There is so much to write about, like my pondering on why we call wearing a costume for Halloween dressing up, while at the same time we call wearing a suit or formal wear dressing up as well. And when we wear sweat pants we call it dressing down. Think about the events you dress up for, job interview, church, funeral. Now think about the costumes you wear to dress up on Halloween, clown, psycho killer, skeleton. Now picture wearing each of those costumes in the order I mentioned them to the three events I mentioned, also in the order I mentioned them. It doesn't seem appropriate. Therefore, instead of saying "dressing up" to refer to wearing a Halloween costume, I suggest we start saying dressing sideways, or dressing crookedly, or dressing diagonally. Just a suggestion.
I could also write about the things I'm discussing in my grad program. I'm only a few weeks away from completing this first class which I started in the Education program and have since decided to switch to the I/O psychology program. I need to finish this class and then I can switch. So for the time being we are discussing education and it is interesting. This week I read about Joseph Lancaster. He wrote an essay or treatise or pamphlet of some sort in 1803 regarding his thoughts on education reform. I liked what I read from the excerpts of it. I will, one of these days, read the entire thing and I think it will make me want to write a blog post about it. Along those same lines, I'm reading a book called "As a Man Thinketh" which I got free from Amazon.com for my Kindle. It is a fantastic read. I agree with everything James Allen has written. I think that is the author's name. Probably is. What? I'm drinking granola out of a cup! APA citations don't apply here! It's the Internet! Which brings me back to the title and a sense of zen.
Today I nearly broke the Internet, at least for one small group out in the central time zone. I don't remember what state. You see, I work as a sort of tech support representative. Well, I got into trying to fix something that was well beyond my scope of knowledge and I broke the Internet. Or so we thought. Turns out I didn't really do something wrong, Windows did. So that was a relief, sort of. I still tried to do a corrective task that I really wasn't capable of doing. Such is the learning curve. I've only been there three weeks now.

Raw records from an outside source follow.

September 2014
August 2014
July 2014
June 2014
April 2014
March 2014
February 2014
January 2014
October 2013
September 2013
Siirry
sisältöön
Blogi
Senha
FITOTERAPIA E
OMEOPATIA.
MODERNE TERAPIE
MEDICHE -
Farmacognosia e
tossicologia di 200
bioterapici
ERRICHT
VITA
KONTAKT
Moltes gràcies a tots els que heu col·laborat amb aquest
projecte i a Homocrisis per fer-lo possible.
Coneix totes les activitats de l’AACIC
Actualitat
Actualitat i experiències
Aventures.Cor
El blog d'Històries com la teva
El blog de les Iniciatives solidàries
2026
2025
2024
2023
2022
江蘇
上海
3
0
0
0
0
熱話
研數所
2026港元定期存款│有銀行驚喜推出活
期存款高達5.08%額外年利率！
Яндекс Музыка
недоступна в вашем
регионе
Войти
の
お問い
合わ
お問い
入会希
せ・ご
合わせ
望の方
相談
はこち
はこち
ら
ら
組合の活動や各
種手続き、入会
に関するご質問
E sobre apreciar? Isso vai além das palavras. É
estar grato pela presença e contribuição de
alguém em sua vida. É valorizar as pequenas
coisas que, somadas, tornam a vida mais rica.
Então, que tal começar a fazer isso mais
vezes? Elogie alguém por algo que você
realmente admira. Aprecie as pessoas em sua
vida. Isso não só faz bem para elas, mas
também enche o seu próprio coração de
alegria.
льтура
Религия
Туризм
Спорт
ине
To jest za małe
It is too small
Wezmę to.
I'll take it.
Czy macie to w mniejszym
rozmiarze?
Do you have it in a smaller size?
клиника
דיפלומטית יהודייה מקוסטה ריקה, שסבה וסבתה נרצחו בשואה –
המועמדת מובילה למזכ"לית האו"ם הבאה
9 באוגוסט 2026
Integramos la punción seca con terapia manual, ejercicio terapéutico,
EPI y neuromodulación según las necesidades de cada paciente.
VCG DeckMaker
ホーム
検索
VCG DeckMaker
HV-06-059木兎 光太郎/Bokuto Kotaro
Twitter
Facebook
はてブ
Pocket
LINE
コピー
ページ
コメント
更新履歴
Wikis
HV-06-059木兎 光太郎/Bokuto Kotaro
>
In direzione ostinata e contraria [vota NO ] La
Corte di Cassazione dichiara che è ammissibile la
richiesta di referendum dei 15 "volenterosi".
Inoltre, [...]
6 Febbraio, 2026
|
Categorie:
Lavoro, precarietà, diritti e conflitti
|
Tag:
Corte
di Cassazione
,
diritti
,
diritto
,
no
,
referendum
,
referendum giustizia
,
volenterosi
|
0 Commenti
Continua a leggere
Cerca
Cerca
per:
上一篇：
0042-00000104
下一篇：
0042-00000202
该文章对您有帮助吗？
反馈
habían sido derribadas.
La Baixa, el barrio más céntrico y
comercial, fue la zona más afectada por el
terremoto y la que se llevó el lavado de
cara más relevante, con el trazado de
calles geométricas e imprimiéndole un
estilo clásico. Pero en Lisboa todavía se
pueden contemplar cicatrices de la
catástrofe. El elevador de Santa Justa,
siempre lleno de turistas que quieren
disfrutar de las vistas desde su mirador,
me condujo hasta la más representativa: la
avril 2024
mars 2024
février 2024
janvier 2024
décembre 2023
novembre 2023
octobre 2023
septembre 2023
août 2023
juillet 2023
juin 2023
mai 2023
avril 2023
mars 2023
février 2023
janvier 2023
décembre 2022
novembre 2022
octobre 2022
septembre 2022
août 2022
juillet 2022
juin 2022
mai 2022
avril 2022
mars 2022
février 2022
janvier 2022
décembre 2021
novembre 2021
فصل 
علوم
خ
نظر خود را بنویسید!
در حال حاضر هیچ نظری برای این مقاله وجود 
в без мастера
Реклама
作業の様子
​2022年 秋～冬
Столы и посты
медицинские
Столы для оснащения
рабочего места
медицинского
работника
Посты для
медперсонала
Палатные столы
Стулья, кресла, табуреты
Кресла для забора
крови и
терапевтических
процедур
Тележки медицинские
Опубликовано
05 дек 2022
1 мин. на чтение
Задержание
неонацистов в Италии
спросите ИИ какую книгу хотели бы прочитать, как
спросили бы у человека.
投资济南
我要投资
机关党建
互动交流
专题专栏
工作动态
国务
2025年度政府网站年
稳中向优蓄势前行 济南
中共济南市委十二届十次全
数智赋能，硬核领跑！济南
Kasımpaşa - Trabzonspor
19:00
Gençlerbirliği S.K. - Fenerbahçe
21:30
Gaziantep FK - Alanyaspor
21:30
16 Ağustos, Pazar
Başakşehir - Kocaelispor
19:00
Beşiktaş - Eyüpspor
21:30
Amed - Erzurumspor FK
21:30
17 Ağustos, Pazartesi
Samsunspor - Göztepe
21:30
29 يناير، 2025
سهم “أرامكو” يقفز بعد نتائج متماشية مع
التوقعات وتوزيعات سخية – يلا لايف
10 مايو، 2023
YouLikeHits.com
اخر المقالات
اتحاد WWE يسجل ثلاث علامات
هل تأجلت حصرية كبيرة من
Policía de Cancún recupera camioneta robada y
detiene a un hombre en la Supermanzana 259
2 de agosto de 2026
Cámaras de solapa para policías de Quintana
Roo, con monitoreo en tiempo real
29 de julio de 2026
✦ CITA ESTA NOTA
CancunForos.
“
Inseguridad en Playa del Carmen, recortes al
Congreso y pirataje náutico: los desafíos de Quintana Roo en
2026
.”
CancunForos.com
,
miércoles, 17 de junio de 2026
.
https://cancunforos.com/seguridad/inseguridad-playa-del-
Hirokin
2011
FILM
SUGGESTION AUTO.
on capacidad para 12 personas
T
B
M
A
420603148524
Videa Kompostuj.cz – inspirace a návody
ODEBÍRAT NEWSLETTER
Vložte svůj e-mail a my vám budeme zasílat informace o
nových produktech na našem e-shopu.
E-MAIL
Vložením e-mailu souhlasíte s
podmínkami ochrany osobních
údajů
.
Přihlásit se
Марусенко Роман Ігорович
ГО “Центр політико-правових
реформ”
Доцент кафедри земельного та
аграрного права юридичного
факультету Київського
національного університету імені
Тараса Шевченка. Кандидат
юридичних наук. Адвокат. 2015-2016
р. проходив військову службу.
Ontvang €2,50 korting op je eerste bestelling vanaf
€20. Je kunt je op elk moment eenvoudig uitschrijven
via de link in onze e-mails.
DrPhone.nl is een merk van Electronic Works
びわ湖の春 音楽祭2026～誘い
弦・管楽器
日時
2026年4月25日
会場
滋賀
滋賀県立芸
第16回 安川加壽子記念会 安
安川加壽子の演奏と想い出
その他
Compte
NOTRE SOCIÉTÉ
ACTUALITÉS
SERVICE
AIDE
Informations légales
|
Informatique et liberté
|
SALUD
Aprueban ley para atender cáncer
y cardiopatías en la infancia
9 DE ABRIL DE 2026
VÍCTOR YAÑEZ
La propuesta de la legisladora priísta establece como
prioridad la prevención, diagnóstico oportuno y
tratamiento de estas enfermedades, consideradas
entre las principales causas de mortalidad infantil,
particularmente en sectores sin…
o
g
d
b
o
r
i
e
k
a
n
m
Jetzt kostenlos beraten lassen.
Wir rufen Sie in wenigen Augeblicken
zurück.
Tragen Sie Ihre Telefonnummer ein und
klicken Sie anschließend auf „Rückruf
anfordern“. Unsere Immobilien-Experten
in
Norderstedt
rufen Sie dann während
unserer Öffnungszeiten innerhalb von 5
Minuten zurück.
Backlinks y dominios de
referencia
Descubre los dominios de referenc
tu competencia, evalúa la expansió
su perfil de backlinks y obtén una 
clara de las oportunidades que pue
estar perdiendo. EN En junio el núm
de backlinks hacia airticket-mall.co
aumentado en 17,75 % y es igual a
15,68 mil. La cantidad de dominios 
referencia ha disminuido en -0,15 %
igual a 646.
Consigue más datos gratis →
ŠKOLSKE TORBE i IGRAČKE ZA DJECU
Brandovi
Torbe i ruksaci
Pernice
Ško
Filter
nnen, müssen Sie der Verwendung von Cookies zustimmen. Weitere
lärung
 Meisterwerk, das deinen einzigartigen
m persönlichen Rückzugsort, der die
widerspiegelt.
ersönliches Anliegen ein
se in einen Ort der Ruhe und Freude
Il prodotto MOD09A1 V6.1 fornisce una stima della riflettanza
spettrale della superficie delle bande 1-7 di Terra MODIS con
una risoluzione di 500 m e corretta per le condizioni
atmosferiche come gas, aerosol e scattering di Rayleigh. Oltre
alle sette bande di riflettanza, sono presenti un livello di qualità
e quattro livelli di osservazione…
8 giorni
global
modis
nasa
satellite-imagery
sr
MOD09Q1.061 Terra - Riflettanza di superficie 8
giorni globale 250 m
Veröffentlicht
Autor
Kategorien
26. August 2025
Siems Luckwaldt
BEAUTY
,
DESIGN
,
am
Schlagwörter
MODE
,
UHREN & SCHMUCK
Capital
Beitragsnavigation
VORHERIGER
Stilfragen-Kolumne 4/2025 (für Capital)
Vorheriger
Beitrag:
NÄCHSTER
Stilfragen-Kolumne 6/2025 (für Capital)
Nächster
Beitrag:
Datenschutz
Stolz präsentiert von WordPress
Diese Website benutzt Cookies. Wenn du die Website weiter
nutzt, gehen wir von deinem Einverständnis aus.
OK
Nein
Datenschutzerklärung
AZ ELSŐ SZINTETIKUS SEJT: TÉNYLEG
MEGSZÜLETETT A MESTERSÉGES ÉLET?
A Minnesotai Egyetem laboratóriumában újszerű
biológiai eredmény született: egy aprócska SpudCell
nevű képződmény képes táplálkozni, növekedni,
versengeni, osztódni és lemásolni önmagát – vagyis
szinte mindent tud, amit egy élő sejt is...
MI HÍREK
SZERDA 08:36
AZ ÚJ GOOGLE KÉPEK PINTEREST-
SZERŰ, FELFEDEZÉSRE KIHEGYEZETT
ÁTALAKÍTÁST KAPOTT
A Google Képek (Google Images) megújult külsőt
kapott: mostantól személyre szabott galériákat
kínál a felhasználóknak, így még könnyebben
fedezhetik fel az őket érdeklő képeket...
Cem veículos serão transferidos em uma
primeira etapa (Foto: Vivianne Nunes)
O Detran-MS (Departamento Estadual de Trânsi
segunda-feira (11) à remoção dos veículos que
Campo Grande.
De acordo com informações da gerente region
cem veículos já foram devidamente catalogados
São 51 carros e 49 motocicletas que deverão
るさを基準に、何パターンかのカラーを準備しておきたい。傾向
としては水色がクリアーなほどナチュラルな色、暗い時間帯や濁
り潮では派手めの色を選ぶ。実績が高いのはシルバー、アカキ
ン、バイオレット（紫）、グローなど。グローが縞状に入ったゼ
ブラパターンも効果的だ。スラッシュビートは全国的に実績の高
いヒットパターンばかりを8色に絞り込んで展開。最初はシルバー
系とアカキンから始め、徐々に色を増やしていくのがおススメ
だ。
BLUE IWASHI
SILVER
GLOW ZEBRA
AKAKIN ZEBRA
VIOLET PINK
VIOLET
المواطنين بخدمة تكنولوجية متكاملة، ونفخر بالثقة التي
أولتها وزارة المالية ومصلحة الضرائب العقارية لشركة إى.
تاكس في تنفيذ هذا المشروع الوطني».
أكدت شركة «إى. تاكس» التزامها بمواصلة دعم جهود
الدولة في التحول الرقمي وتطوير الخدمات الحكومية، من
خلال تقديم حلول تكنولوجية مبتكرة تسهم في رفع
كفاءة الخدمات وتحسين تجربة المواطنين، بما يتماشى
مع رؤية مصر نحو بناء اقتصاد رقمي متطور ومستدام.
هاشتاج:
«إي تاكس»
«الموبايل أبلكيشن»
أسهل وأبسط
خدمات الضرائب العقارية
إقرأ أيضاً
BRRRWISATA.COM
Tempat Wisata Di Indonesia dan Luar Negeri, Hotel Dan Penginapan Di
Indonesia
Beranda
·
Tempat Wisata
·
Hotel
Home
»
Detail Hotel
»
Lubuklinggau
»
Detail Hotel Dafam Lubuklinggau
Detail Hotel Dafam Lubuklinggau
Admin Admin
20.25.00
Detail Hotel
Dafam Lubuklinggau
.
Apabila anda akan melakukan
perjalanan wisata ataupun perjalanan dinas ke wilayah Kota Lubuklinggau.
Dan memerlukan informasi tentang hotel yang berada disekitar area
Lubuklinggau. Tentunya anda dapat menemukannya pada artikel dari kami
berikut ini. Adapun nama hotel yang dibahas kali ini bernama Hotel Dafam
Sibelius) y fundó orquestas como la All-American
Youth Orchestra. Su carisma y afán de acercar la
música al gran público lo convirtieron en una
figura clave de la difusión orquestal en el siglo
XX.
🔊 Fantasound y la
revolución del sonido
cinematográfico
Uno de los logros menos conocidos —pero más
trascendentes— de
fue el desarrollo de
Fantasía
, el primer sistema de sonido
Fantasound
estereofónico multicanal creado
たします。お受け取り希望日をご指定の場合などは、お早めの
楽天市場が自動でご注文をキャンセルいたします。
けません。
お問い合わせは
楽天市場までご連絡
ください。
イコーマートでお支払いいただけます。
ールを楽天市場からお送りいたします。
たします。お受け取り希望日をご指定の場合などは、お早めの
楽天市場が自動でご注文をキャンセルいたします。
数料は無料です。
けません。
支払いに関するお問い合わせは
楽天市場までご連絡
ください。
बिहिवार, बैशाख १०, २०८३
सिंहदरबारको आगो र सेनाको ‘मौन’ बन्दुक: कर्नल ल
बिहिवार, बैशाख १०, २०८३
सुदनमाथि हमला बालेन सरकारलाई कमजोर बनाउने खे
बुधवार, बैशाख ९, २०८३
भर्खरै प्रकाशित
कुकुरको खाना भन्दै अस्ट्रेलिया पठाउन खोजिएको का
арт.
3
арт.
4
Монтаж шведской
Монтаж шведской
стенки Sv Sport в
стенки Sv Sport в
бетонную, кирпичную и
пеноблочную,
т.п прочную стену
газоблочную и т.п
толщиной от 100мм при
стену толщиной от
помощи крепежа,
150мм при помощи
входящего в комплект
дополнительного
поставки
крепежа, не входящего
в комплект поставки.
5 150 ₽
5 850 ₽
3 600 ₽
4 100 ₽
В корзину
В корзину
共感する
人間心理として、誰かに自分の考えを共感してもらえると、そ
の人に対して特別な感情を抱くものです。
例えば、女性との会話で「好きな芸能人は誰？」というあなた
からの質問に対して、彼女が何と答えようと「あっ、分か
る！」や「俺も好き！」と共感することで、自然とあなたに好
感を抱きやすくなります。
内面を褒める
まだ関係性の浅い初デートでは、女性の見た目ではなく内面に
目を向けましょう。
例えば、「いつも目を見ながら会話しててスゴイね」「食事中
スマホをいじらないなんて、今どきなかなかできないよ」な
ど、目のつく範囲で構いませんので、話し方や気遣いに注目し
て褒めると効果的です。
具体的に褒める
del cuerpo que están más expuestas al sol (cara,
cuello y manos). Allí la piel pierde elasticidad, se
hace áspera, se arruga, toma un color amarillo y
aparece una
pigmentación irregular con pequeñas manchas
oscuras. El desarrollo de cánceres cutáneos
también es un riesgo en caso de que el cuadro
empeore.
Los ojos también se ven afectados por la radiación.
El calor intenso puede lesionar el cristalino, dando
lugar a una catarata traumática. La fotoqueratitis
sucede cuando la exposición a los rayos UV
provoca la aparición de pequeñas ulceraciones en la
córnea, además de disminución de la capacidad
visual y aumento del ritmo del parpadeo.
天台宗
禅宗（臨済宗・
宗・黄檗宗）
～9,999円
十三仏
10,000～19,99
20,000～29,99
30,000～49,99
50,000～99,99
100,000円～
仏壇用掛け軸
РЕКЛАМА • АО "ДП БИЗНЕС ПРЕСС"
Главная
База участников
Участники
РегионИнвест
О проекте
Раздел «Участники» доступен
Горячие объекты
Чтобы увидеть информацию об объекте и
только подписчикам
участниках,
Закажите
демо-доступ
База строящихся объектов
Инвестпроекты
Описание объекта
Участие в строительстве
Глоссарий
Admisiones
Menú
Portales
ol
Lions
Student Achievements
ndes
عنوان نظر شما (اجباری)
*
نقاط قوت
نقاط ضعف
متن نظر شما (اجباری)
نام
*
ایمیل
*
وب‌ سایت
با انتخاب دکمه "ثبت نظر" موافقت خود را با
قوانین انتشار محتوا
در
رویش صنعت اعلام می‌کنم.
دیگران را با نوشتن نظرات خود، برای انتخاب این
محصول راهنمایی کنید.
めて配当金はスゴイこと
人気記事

It did lead to a fun conversation with a coworker about how IT and tech support don't really need to know what they are talking about, they just need to sound like they do. For example, if someone calls me and says "Here's the problem" and I say "Oh my no! That's terrible, I don't have any idea what you are talking about!" the person will become concerned and worried. They are calling me because they don't know how to fix a problem, and they expect that I do. If instead of declaring that I'm just as dumbfounded as them, I say "I see, let me try a few things," not only do I maintain their expectation or hope in my abilities, but I also give myself some room to work. I say "a few things" meaning that I have several options to try, in case the first thing I try doesn't work. This buys me some time to poke around and happen to get lucky at finding a fix before they start to wonder if I really know what I'm doing. It's a thin layer of ice we walk sometimes.
The key is to sound confident and use words beyond the common understanding of the layman. If you start losing it, and you feel like the person on the other end is picking up on your incompetence, you simply open a configuration file and start scanning the lines of text which to the untrained eye seem like a bunch of junk. You can win a lot of points by pulling off the "config file scan" appropriately. It looks impressive and puts the perspective that you know more than the caller back into the mind of the caller. It's just a big game. Computers are interesting. They usually do exactly what you tell them to do, but sometimes they don't. And that's an exciting and entertaining thing.
If you are wondering about the title to this blog, locate the search bar of your favorite Internet browser, type in "the it crowd the Internet for Jen," the first YouTube result ought to be the one. Watch it. Laugh at it. Love it. The IT Crowd is a British comedy and it is highly humorous, although rather randy, just like most of their television programs. The clip I refer you to is clean.